Careem says cyber attackers stole data from 14 million people
The personal data of up to 14 million people in the Middle East, North Africa, Pakistan and Turkey has been stolen by online criminals in a cyber attack on Dubai ride-sharing platform Careem.
On January 14, the company detected the breach in the computer systems holding the account data of customers and drivers, or “captains”, in 78 cities in 13 countries. Names, email addresses, phone numbers and trip information were stolen.
At the time, Careem had 14 million customers and 558,000 drivers.
Those who have signed up since are not affected by the breach.
It is the first successful cyber attack of this magnitude on the company, Careem said.
It said there was no evidence that passwords, which are encrypted, or credit card numbers, which are kept with a highly secure third party, had been compromised.
No fraud or misuse related to the stolen information has been discovered. Careem’s servers are in Ireland.
Careem said that on January 14 it was alerted to a message the hacker left on its system.
It immediately investigated and with an external cyber-security company introduced measures to protect data and ensure its services were not disrupted.
Careem said it identified and secured the source of the breach and has strengthened its network defences. Law enforcement agencies would be notified and the company was collaborating with Interpol.

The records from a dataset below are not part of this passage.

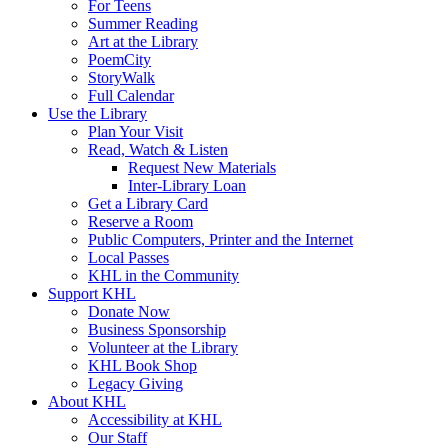
For Teens
Summer Reading
Art at the Library
PoemCity
StoryWalk
Full Calendar
Use the Library
Plan Your Visit
Read, Watch & Listen
Request New Materials
Inter-Library Loan
Get a Library Card
Reserve a Room
Public Computers, Printer and the Internet
Local Passes
KHL in the Community
Support KHL
Donate Now
Business Sponsorship
Volunteer at the Library
KHL Book Shop
Legacy Giving
About KHL
Accessibility at KHL
Our Staff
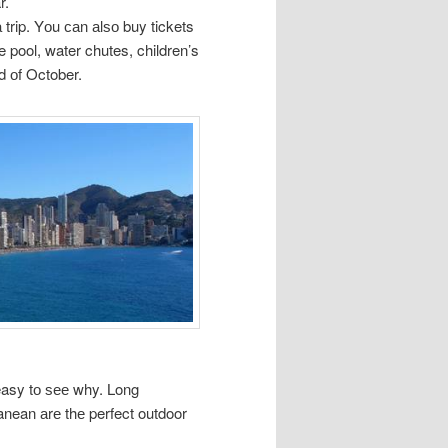
r.
trip. Yоu саn аlѕо buy tickets
 pool, water chutes, children’s
d оf October.
easy tо ѕее why. Long
anean аrе thе perfect outdoor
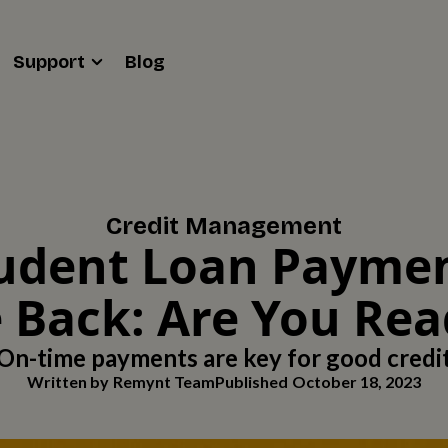
Support
Blog
Credit Management
udent Loan Payme
 Back: Are You Re
On-time payments are key for good credi
Written by
Remynt Team
Published
October 18, 2023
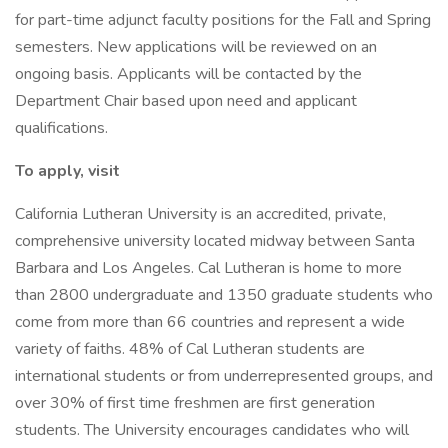
for part-time adjunct faculty positions for the Fall and Spring
semesters. New applications will be reviewed on an
ongoing basis. Applicants will be contacted by the
Department Chair based upon need and applicant
qualifications.
To apply, visit
California Lutheran University is an accredited, private,
comprehensive university located midway between Santa
Barbara and Los Angeles. Cal Lutheran is home to more
than 2800 undergraduate and 1350 graduate students who
come from more than 66 countries and represent a wide
variety of faiths. 48% of Cal Lutheran students are
international students or from underrepresented groups, and
over 30% of first time freshmen are first generation
students. The University encourages candidates who will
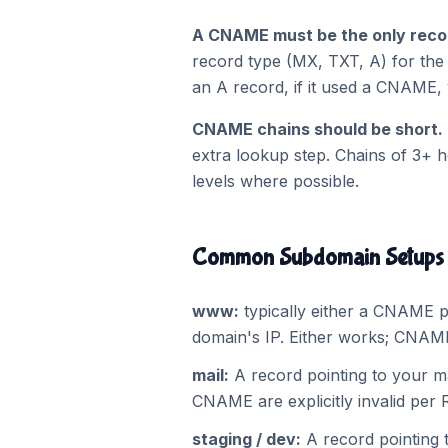
A CNAME must be the only recor
record type (MX, TXT, A) for th
an A record, if it used a CNAME, 
CNAME chains should be short.
extra lookup step. Chains of 3+ 
levels where possible.
Common Subdomain Setups
www:
typically either a CNAME p
domain's IP. Either works; CNAME
mail:
A record pointing to your m
CNAME are explicitly invalid per 
staging / dev:
A record pointing 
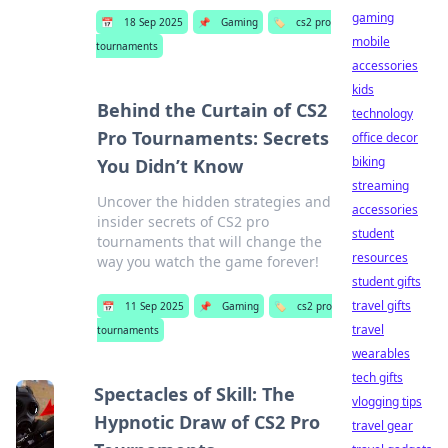
gaming
📅
18 Sep 2025
📌
Gaming
🏷️
cs2 pro
mobile
tournaments
accessories
kids
Behind the Curtain of CS2
technology
Pro Tournaments: Secrets
office decor
biking
You Didn’t Know
streaming
Uncover the hidden strategies and
accessories
insider secrets of CS2 pro
student
tournaments that will change the
resources
way you watch the game forever!
student gifts
travel gifts
📅
11 Sep 2025
📌
Gaming
🏷️
cs2 pro
travel
tournaments
wearables
tech gifts
Spectacles of Skill: The
vlogging tips
Hypnotic Draw of CS2 Pro
travel gear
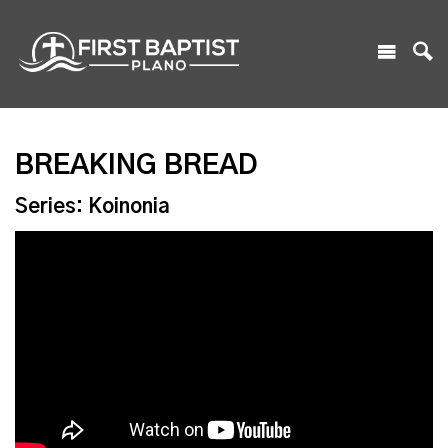
BREAKING BREAD
Series: Koinonia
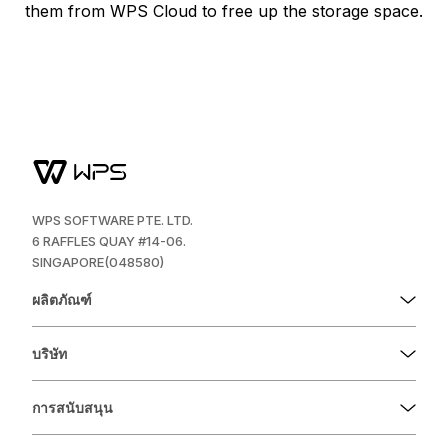
them from WPS Cloud to free up the storage space.
WPS SOFTWARE PTE. LTD.
6 RAFFLES QUAY #14-06.
SINGAPORE(048580)
ผลิตภัณฑ์
บริษัท
การสนับสนุน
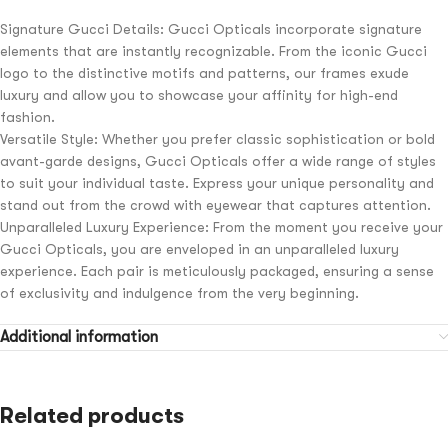
Signature Gucci Details: Gucci Opticals incorporate signature
elements that are instantly recognizable. From the iconic Gucci
logo to the distinctive motifs and patterns, our frames exude
luxury and allow you to showcase your affinity for high-end
fashion.
Versatile Style: Whether you prefer classic sophistication or bold
avant-garde designs, Gucci Opticals offer a wide range of styles
to suit your individual taste. Express your unique personality and
stand out from the crowd with eyewear that captures attention.
Unparalleled Luxury Experience: From the moment you receive your
Gucci Opticals, you are enveloped in an unparalleled luxury
experience. Each pair is meticulously packaged, ensuring a sense
of exclusivity and indulgence from the very beginning.
Additional information
Related products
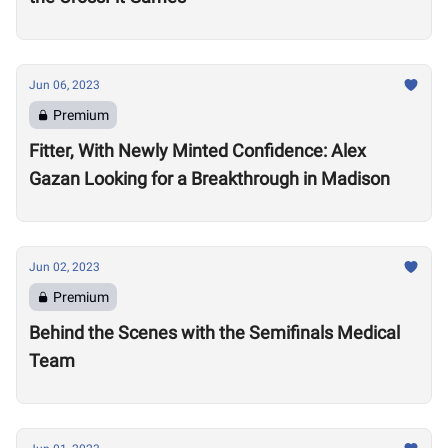
Jun 06, 2023
Premium
Fitter, With Newly Minted Confidence: Alex
Gazan Looking for a Breakthrough in Madison
Jun 02, 2023
Premium
Behind the Scenes with the Semifinals Medical
Team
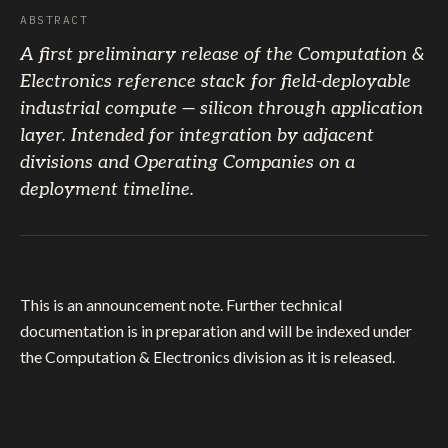
ABSTRACT
A first preliminary release of the Computation &
Electronics reference stack for field-deployable
industrial compute — silicon through application
layer. Intended for integration by adjacent
divisions and Operating Companies on a
deployment timeline.
This is an announcement note. Further technical
documentation is in preparation and will be indexed under
the Computation & Electronics division as it is released.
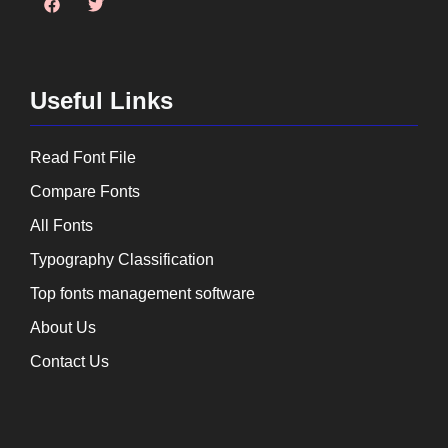
Useful Links
Read Font File
Compare Fonts
All Fonts
Typography Classification
Top fonts management software
About Us
Contact Us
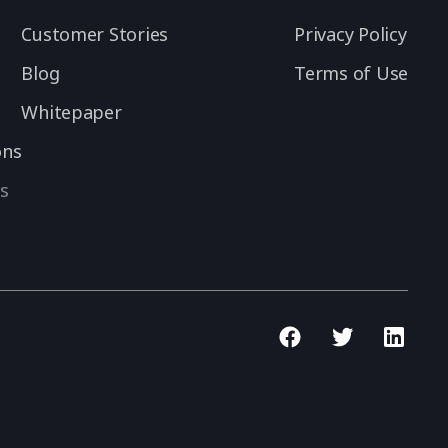
Customer Stories
Privacy Policy
Blog
Terms of Use
Whitepaper
ons
s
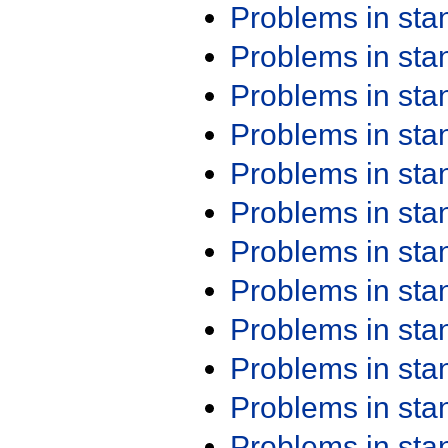
Problems in st
Problems in st
Problems in st
Problems in st
Problems in st
Problems in st
Problems in st
Problems in st
Problems in st
Problems in st
Problems in st
Problems in st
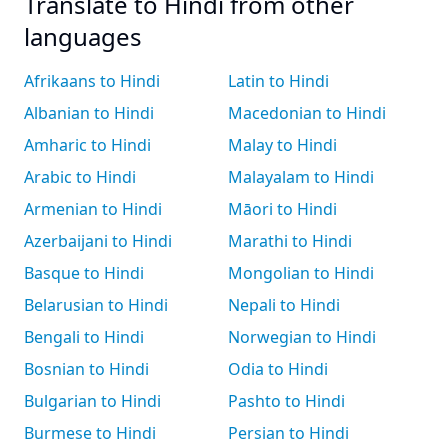
Translate to Hindi from other
languages
Afrikaans to Hindi
Latin to Hindi
Albanian to Hindi
Macedonian to Hindi
Amharic to Hindi
Malay to Hindi
Arabic to Hindi
Malayalam to Hindi
Armenian to Hindi
Māori to Hindi
Azerbaijani to Hindi
Marathi to Hindi
Basque to Hindi
Mongolian to Hindi
Belarusian to Hindi
Nepali to Hindi
Bengali to Hindi
Norwegian to Hindi
Bosnian to Hindi
Odia to Hindi
Bulgarian to Hindi
Pashto to Hindi
Burmese to Hindi
Persian to Hindi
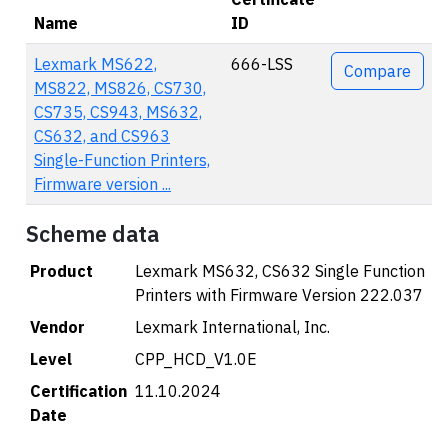
Name
ID
Actions
Lexmark MS622,
666-LSS
Compare
MS822, MS826, CS730,
CS735, CS943, MS632,
CS632, and CS963
Single-Function Printers,
Firmware version ...
Scheme data
Product
Lexmark MS632, CS632 Single Function
Printers with Firmware Version 222.037
Vendor
Lexmark International, Inc.
Level
CPP_HCD_V1.0E
Certification
11.10.2024
Date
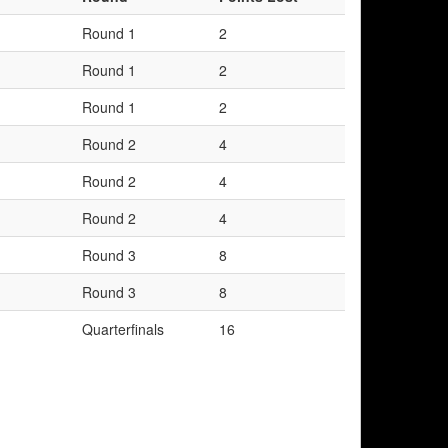
Round 1
2
Round 1
2
Round 1
2
Round 2
4
Round 2
4
Round 2
4
Round 3
8
Round 3
8
Quarterfinals
16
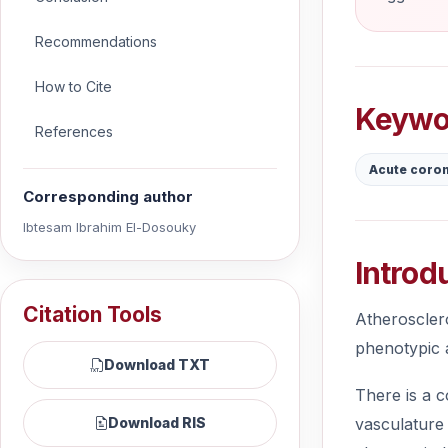
Recommendations
How to Cite
Keywo
References
Acute coro
Corresponding author
Ibtesam Ibrahim El-Dosouky
Introd
Citation Tools
Atherosclero
phenotypic a
Download TXT
There is a c
vasculature 
Download RIS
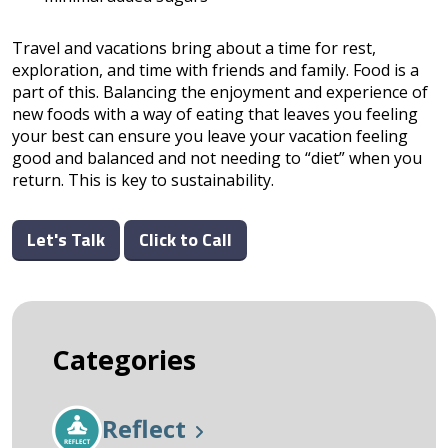
Travel and vacations bring about a time for rest,
exploration, and time with friends and family. Food is a
part of this. Balancing the enjoyment and experience of
new foods with a way of eating that leaves you feeling
your best can ensure you leave your vacation feeling
good and balanced and not needing to “diet” when you
return. This is key to sustainability.
Let's Talk
Click to Call
Categories
Reflect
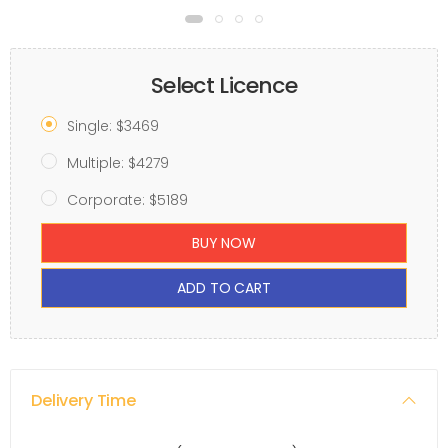
Select Licence
Single: $3469
Multiple: $4279
Corporate: $5189
BUY NOW
ADD TO CART
Delivery Time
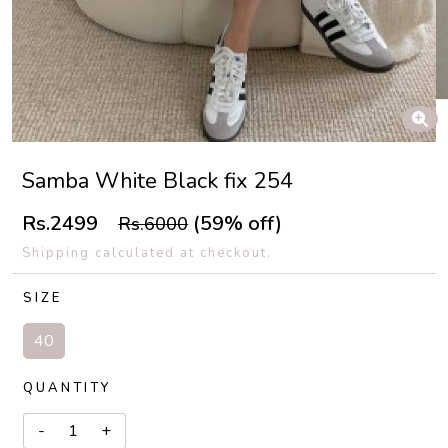
Samba White Black fix 254
Rs.2499
(59% off)
Rs.6000
Shipping calculated at checkout.
SIZE
40
QUANTITY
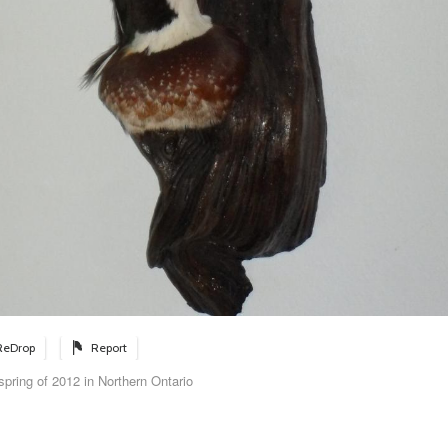
ReDrop
Report
pring of 2012 in Northern Ontario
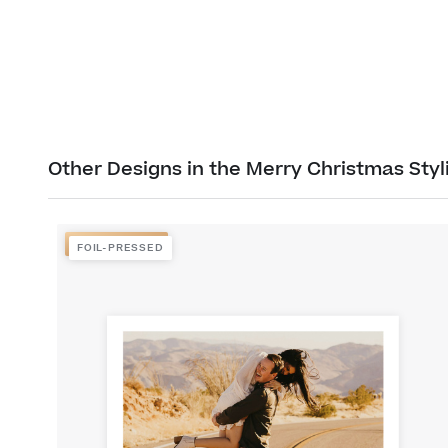
Other Designs in the Merry Christmas Styl
FOIL-PRESSED
FOIL-PRESSED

It will also notify Dubai’s Roads and Transport Authority, Careem said.
“We regularly review and update our security systems. This time it wasn’t enough to prevent an attack,” it said in an email that was due to be sent to its customers yesterday, which
The National saw in advance. The company apologised for the security failure.
Mudassir Sheikha, Careem’s chief executive and co-founder, told The National: “Throughout the incident, our priority has been to protect the data and privacy of our customers and captains.
“Since we discovered the criminal activity we worked to understand the situation, who was affected and what we needed to do. We’re sorry for what happened but Careem has learnt from this and will come out stronger and more resilient.”
Careem, which has expanded its services to 90 cities and 14 countries this year, is making a huge investment in digital security after the January incident and has hired “leading cyber-security experts”.
The Roads and Transport Authority, which uses Careem’s ride-hailing app for its taxis, is not affected by the attack because it does not share any of its drivers’ data with the company.
The UAE Telecommunications Regulations Authority said hackers targeted 34 websites in January, including eight data breaches.
In November, rival Uber said it had paid hackers to delete the personal data of 57 million customers and drivers. The news of the attack had been suppressed for more than a year. Uber’s chief security officer was dismissed over the incident.
Cyber-security threats around the world are on the increase and last May, companies such as FedEx and Telefonica and public institutions including the UK’s National Health Service were victims of the WannaCry ransomware attack.
Researchers at Kaspersky Lab at the time recorded more than 45,000 attacks in 74 countries, including the UK, UAE, Spain, Russia and Saudi Arabia.